-- EXERCISE MATERIALS --
======
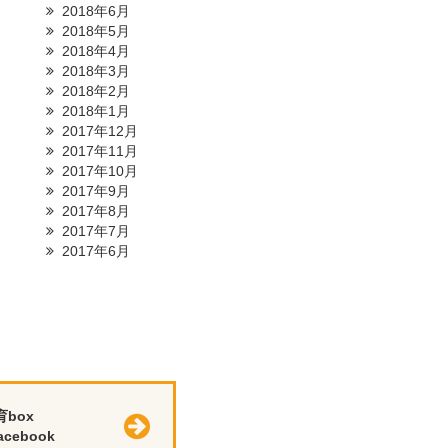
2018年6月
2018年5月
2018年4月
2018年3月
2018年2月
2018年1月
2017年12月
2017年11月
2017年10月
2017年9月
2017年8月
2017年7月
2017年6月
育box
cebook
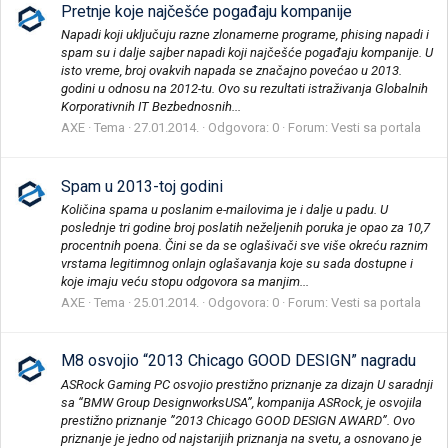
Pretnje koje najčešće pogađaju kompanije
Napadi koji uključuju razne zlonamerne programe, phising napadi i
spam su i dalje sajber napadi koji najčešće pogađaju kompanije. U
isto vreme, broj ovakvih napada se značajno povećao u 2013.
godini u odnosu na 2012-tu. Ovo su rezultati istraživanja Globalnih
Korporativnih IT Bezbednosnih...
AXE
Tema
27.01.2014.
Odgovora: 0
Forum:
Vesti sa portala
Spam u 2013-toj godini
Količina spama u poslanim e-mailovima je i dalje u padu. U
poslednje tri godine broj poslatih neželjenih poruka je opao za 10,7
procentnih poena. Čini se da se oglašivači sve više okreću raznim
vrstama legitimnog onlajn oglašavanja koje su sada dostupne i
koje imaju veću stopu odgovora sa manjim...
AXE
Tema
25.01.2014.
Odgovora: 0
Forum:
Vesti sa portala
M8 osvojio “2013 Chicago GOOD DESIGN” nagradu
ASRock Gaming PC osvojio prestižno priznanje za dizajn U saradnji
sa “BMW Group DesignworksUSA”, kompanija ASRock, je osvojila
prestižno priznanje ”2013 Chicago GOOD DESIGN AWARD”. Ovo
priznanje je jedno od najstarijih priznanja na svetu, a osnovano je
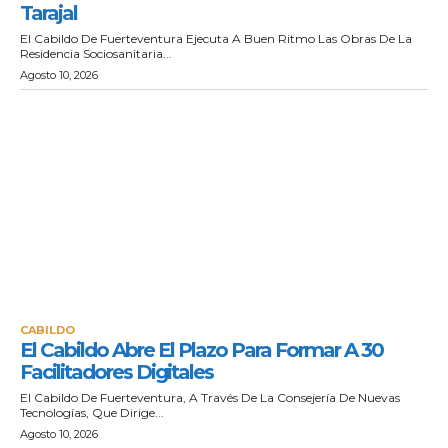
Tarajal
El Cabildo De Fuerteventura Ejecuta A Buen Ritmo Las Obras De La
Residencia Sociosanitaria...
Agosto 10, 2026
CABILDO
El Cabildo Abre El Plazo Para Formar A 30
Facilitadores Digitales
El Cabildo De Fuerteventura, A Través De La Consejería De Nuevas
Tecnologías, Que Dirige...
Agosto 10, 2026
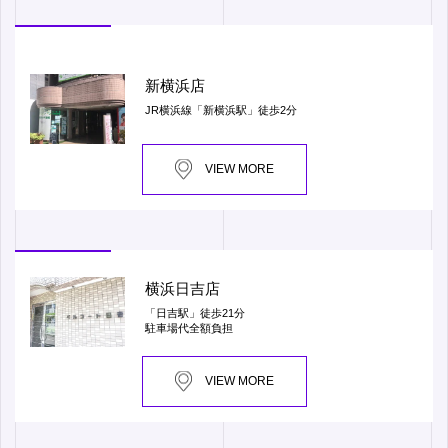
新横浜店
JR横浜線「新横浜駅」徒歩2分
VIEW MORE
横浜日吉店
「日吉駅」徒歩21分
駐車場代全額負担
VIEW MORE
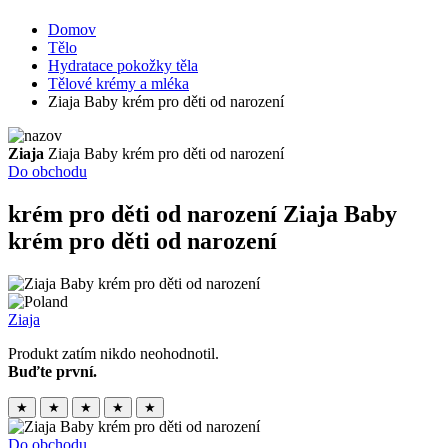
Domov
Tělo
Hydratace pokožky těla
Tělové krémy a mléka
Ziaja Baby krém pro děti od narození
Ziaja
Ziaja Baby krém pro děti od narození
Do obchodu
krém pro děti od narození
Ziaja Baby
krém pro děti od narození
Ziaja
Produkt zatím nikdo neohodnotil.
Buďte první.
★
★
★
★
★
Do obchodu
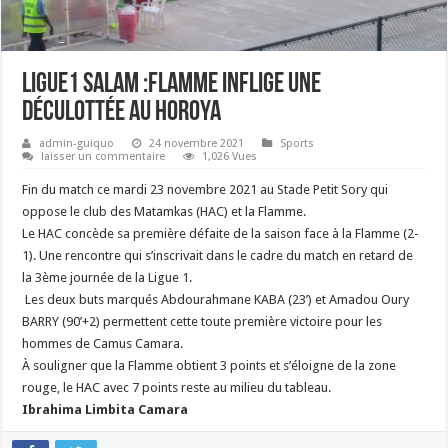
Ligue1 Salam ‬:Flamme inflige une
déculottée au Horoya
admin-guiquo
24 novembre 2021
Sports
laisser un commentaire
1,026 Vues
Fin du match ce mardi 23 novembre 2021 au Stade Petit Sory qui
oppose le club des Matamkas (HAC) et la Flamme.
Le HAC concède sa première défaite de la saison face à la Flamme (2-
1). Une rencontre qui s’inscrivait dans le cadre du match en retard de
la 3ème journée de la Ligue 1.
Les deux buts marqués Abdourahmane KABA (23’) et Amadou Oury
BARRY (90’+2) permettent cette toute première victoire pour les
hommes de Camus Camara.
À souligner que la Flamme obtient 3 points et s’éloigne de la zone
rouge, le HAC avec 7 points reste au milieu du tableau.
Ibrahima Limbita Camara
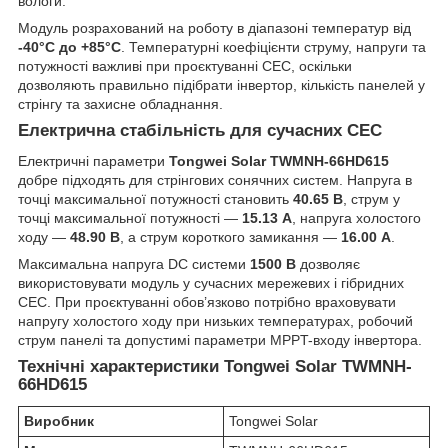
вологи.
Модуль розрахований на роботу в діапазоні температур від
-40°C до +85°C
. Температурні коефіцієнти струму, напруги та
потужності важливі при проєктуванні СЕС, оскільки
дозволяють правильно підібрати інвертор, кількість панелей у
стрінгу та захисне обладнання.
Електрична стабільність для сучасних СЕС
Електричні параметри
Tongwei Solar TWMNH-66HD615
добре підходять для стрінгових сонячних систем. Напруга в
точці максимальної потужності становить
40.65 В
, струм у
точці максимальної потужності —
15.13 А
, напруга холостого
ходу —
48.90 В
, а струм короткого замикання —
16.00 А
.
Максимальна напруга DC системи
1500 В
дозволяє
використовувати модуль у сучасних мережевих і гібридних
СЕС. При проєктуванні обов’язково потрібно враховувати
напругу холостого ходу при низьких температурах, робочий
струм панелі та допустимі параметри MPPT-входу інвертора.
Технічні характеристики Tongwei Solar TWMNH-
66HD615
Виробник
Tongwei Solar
======
If a line in the data above includes the string "сучасних", copy it.

-- REPLY --
Електрична стабільність для сучасних СЕС
використовувати модуль у сучасних мережевих і гібридних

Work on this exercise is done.